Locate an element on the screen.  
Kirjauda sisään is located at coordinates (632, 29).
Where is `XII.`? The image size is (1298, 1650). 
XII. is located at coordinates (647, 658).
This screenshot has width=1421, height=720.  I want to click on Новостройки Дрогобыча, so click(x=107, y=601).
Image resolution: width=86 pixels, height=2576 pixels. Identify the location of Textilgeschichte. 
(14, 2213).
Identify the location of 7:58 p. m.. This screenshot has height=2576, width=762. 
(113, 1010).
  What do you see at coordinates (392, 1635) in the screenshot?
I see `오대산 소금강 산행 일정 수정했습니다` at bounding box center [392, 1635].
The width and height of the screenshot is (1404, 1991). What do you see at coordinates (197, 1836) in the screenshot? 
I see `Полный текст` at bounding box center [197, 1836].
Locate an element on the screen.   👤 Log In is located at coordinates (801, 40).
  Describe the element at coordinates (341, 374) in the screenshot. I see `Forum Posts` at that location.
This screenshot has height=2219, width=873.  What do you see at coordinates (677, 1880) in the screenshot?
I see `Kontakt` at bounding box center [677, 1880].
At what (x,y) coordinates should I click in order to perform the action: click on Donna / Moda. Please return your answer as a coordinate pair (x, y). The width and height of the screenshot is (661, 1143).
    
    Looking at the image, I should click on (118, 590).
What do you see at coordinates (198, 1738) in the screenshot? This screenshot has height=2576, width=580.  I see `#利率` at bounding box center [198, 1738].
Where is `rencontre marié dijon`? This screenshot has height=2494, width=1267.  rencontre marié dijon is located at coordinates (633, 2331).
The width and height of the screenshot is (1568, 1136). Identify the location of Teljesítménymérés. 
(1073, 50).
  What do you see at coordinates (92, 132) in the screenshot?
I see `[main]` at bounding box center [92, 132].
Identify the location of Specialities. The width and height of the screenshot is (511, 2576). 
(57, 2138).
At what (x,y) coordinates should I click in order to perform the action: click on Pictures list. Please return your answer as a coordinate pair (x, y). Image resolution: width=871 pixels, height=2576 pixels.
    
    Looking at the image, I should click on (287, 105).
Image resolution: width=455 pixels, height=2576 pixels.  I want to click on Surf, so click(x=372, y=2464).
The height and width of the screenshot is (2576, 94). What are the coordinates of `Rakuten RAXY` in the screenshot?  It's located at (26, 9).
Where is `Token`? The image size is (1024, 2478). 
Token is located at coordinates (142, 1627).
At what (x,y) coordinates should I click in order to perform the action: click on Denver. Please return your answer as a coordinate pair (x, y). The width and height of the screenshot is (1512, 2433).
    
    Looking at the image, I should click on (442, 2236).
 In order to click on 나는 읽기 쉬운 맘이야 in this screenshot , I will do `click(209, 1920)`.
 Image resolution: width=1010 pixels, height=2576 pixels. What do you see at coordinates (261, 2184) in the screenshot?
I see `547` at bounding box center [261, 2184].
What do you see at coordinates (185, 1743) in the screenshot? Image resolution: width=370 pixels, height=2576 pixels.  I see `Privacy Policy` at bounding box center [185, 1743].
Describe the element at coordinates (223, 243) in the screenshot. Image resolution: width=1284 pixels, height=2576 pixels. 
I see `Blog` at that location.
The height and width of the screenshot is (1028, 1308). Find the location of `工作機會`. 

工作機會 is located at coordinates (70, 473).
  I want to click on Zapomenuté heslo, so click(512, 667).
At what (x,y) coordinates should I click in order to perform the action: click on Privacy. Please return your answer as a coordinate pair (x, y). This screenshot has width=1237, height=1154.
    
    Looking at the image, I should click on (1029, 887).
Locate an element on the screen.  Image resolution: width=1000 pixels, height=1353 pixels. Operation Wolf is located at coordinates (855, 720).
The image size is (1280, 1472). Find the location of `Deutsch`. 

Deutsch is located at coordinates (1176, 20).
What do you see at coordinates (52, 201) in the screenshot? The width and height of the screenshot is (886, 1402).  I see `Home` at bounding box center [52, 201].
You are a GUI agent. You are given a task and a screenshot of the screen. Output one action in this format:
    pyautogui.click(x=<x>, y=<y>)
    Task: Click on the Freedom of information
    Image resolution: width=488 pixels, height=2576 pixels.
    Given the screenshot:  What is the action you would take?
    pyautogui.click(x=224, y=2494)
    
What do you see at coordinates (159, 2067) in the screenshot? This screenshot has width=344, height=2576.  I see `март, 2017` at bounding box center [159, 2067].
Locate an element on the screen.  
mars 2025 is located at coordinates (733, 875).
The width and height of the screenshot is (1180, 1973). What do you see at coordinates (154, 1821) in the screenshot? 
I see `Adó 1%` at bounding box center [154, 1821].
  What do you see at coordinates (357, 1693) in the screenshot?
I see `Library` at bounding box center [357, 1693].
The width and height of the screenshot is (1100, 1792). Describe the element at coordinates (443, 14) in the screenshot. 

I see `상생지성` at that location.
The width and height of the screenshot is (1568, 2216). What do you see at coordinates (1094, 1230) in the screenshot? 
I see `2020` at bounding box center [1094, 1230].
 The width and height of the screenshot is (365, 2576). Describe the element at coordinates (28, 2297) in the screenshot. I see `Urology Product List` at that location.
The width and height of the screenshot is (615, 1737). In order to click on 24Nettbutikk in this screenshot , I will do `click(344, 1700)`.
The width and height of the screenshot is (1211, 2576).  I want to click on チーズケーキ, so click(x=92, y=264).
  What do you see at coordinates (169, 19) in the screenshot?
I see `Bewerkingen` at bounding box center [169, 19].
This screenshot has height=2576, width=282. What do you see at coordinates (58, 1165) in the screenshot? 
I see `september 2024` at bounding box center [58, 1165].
——————————
• Try it
The complete listing is needed again, with each line reproduced exactly.

• Response to this exercise
Locate an element on the screen.  
Kirjauda sisään is located at coordinates (632, 29).
Where is `XII.`? The image size is (1298, 1650). 
XII. is located at coordinates (647, 658).
This screenshot has width=1421, height=720.  I want to click on Новостройки Дрогобыча, so click(x=107, y=601).
Image resolution: width=86 pixels, height=2576 pixels. Identify the location of Textilgeschichte. 
(14, 2213).
Identify the location of 7:58 p. m.. This screenshot has height=2576, width=762. 
(113, 1010).
  What do you see at coordinates (392, 1635) in the screenshot?
I see `오대산 소금강 산행 일정 수정했습니다` at bounding box center [392, 1635].
The width and height of the screenshot is (1404, 1991). What do you see at coordinates (197, 1836) in the screenshot? 
I see `Полный текст` at bounding box center [197, 1836].
Locate an element on the screen.   👤 Log In is located at coordinates (801, 40).
  Describe the element at coordinates (341, 374) in the screenshot. I see `Forum Posts` at that location.
This screenshot has height=2219, width=873.  What do you see at coordinates (677, 1880) in the screenshot?
I see `Kontakt` at bounding box center [677, 1880].
At what (x,y) coordinates should I click in order to perform the action: click on Donna / Moda. Please return your answer as a coordinate pair (x, y). The width and height of the screenshot is (661, 1143).
    
    Looking at the image, I should click on (118, 590).
What do you see at coordinates (198, 1738) in the screenshot? This screenshot has height=2576, width=580.  I see `#利率` at bounding box center [198, 1738].
Where is `rencontre marié dijon`? This screenshot has height=2494, width=1267.  rencontre marié dijon is located at coordinates (633, 2331).
The width and height of the screenshot is (1568, 1136). Identify the location of Teljesítménymérés. 
(1073, 50).
  What do you see at coordinates (92, 132) in the screenshot?
I see `[main]` at bounding box center [92, 132].
Identify the location of Specialities. The width and height of the screenshot is (511, 2576). 
(57, 2138).
At what (x,y) coordinates should I click in order to perform the action: click on Pictures list. Please return your answer as a coordinate pair (x, y). Image resolution: width=871 pixels, height=2576 pixels.
    
    Looking at the image, I should click on (287, 105).
Image resolution: width=455 pixels, height=2576 pixels.  I want to click on Surf, so click(x=372, y=2464).
The height and width of the screenshot is (2576, 94). What are the coordinates of `Rakuten RAXY` in the screenshot?  It's located at (26, 9).
Where is `Token`? The image size is (1024, 2478). 
Token is located at coordinates (142, 1627).
At what (x,y) coordinates should I click in order to perform the action: click on Denver. Please return your answer as a coordinate pair (x, y). The width and height of the screenshot is (1512, 2433).
    
    Looking at the image, I should click on (442, 2236).
 In order to click on 나는 읽기 쉬운 맘이야 in this screenshot , I will do `click(209, 1920)`.
 Image resolution: width=1010 pixels, height=2576 pixels. What do you see at coordinates (261, 2184) in the screenshot?
I see `547` at bounding box center [261, 2184].
What do you see at coordinates (185, 1743) in the screenshot? Image resolution: width=370 pixels, height=2576 pixels.  I see `Privacy Policy` at bounding box center [185, 1743].
Describe the element at coordinates (223, 243) in the screenshot. Image resolution: width=1284 pixels, height=2576 pixels. 
I see `Blog` at that location.
The height and width of the screenshot is (1028, 1308). Find the location of `工作機會`. 

工作機會 is located at coordinates (70, 473).
  I want to click on Zapomenuté heslo, so click(512, 667).
At what (x,y) coordinates should I click in order to perform the action: click on Privacy. Please return your answer as a coordinate pair (x, y). This screenshot has width=1237, height=1154.
    
    Looking at the image, I should click on (1029, 887).
Locate an element on the screen.  Image resolution: width=1000 pixels, height=1353 pixels. Operation Wolf is located at coordinates (855, 720).
The image size is (1280, 1472). Find the location of `Deutsch`. 

Deutsch is located at coordinates (1176, 20).
What do you see at coordinates (52, 201) in the screenshot? The width and height of the screenshot is (886, 1402).  I see `Home` at bounding box center [52, 201].
You are a GUI agent. You are given a task and a screenshot of the screen. Output one action in this format:
    pyautogui.click(x=<x>, y=<y>)
    Task: Click on the Freedom of information
    Image resolution: width=488 pixels, height=2576 pixels.
    Given the screenshot:  What is the action you would take?
    pyautogui.click(x=224, y=2494)
    
What do you see at coordinates (159, 2067) in the screenshot? This screenshot has width=344, height=2576.  I see `март, 2017` at bounding box center [159, 2067].
Locate an element on the screen.  
mars 2025 is located at coordinates (733, 875).
The width and height of the screenshot is (1180, 1973). What do you see at coordinates (154, 1821) in the screenshot? 
I see `Adó 1%` at bounding box center [154, 1821].
  What do you see at coordinates (357, 1693) in the screenshot?
I see `Library` at bounding box center [357, 1693].
The width and height of the screenshot is (1100, 1792). Describe the element at coordinates (443, 14) in the screenshot. 

I see `상생지성` at that location.
The width and height of the screenshot is (1568, 2216). What do you see at coordinates (1094, 1230) in the screenshot? 
I see `2020` at bounding box center [1094, 1230].
 The width and height of the screenshot is (365, 2576). Describe the element at coordinates (28, 2297) in the screenshot. I see `Urology Product List` at that location.
The width and height of the screenshot is (615, 1737). In order to click on 24Nettbutikk in this screenshot , I will do `click(344, 1700)`.
The width and height of the screenshot is (1211, 2576).  I want to click on チーズケーキ, so click(x=92, y=264).
  What do you see at coordinates (169, 19) in the screenshot?
I see `Bewerkingen` at bounding box center [169, 19].
This screenshot has height=2576, width=282. What do you see at coordinates (58, 1165) in the screenshot? 
I see `september 2024` at bounding box center [58, 1165].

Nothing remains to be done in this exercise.